The assembled genome was annotated using GeneMark and Rapid Annotation by using Subsystems Technology (http://rast.nmpdr.org/rast.cgi) (18, 19). Coding DNA sequences (CDS) and protein similarities were determined by BLASTX (http://blast.ncbi.nlm.nih.gov/Blast.cgi), whereas protein domains were identified by InterProScan (20). ResFinder (https://cge.cbs.dtu.dk/services/ResFinder/) was used to detect antimicrobial resistance genes at 98% identity (21). The BacWGSTdb (http://bacdb.org/BacWGSTdb/) server was used for in silico multilocus sequence typing (MLST) analysis (22).
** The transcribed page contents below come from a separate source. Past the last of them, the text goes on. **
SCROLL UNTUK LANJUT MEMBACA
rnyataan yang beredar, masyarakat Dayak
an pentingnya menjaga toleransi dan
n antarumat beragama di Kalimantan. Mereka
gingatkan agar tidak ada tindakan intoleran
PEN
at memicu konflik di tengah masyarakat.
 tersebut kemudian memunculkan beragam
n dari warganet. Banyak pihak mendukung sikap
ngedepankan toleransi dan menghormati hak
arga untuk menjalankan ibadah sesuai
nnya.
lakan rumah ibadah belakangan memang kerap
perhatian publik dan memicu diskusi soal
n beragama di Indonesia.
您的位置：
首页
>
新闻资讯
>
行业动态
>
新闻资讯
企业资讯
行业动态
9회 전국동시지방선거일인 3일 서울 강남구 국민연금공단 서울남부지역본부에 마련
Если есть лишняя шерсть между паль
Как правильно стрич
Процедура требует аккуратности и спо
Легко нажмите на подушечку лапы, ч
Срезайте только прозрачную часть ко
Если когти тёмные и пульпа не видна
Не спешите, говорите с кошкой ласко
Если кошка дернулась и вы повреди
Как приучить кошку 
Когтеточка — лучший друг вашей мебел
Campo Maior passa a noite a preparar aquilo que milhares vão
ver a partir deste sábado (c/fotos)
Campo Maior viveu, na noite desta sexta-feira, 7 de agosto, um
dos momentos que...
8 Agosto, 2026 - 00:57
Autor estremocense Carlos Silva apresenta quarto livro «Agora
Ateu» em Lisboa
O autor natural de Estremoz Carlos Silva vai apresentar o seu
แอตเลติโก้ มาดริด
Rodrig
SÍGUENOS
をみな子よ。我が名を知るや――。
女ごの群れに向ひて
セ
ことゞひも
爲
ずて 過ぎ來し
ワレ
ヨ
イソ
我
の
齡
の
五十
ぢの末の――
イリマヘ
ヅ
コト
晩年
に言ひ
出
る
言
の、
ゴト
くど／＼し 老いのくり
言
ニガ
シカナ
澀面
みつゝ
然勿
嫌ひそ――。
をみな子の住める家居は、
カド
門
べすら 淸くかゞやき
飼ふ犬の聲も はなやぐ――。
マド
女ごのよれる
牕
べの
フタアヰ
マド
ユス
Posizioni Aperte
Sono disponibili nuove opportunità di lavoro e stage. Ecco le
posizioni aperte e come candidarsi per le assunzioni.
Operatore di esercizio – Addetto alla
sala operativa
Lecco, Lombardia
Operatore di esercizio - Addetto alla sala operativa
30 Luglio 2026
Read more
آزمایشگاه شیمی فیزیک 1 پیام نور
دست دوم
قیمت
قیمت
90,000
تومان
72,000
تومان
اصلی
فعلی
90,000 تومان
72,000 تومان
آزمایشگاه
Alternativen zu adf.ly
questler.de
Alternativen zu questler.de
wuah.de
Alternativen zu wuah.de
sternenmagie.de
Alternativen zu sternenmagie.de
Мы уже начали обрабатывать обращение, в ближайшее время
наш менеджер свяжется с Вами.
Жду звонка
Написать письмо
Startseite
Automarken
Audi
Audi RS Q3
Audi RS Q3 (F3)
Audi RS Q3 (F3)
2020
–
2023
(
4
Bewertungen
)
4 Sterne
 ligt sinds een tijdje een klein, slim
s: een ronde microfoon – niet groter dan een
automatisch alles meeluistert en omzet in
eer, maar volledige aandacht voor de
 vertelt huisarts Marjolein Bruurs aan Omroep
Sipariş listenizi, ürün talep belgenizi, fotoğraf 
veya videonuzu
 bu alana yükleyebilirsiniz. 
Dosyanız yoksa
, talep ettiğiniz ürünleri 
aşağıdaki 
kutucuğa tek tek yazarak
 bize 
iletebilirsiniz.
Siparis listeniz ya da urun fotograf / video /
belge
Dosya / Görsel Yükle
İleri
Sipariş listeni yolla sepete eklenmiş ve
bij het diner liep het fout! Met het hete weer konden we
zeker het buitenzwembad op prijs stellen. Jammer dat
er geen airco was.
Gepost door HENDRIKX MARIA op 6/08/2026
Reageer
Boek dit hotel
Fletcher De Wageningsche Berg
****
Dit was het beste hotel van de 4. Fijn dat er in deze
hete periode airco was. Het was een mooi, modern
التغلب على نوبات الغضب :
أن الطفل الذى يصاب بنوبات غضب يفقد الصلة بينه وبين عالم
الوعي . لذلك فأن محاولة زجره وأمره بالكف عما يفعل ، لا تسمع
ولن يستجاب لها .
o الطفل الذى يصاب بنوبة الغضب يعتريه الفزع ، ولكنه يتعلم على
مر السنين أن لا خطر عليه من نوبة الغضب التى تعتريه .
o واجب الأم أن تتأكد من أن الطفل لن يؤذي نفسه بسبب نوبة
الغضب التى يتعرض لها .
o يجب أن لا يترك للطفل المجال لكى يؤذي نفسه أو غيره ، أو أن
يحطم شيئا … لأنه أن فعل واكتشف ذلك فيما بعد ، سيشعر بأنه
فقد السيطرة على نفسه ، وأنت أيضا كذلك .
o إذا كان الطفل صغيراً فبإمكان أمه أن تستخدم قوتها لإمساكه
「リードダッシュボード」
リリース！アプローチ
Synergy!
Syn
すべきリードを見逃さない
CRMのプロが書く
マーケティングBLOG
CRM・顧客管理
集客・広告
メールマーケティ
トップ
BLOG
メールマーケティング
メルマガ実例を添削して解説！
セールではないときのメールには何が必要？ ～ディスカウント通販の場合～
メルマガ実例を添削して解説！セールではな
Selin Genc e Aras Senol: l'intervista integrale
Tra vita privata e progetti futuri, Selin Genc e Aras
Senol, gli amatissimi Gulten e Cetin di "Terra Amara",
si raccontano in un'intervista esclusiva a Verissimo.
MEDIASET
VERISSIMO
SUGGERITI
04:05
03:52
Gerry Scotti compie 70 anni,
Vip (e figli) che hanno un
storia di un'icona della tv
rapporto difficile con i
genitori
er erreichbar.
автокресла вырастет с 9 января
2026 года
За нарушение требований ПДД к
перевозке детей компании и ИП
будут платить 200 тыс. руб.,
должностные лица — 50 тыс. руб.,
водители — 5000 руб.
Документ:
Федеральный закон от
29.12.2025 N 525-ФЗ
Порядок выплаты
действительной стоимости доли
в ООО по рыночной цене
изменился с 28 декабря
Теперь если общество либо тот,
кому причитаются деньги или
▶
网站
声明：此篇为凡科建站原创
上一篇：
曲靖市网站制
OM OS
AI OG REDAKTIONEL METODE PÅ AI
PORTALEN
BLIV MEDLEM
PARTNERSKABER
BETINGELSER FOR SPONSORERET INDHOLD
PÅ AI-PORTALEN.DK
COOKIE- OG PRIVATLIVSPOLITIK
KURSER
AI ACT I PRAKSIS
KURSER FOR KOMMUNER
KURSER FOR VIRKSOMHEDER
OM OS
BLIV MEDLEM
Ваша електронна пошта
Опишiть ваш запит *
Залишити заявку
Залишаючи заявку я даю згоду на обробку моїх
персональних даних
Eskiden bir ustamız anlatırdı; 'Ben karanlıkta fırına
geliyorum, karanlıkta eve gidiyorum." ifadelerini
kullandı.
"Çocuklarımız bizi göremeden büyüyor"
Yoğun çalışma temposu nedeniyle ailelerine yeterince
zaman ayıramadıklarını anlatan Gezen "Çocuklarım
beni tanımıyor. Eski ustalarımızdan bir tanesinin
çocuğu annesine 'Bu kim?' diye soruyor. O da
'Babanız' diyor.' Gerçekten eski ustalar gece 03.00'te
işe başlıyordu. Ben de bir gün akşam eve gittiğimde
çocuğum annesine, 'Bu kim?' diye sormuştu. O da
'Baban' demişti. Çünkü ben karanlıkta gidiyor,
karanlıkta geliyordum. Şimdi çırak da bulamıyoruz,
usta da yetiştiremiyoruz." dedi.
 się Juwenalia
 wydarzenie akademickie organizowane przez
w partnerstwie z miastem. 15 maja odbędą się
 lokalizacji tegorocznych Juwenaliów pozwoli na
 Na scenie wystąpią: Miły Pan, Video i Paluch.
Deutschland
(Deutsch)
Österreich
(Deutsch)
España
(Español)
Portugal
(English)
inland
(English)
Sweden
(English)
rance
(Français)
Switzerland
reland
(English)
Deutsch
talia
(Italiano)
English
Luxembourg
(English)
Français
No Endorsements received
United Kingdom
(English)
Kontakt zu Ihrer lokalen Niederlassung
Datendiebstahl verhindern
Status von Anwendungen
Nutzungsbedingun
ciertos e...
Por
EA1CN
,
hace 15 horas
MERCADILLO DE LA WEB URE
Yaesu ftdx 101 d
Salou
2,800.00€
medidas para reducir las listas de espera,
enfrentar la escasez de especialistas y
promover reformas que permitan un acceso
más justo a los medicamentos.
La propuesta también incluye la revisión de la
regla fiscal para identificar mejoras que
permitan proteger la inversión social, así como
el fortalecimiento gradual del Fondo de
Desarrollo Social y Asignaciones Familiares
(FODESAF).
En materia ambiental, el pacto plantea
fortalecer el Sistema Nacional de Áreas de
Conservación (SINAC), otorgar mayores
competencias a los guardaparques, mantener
Whole genomes were compared using Artemis Comparison Tool release 11.1.1, and the CGView server (http://stothard.afns.ualberta.ca/cgview_server/) was used to generate graphical maps, sequence features, base composition plots, analysis results, and sequence similarity plots (23).

Accession number(s).

The chromosome and three plasmids of E. coli strain Y5 were deposited in GenBank under accession numbers CP013483, KT997783, KU043115, and KU043116 (Table 2).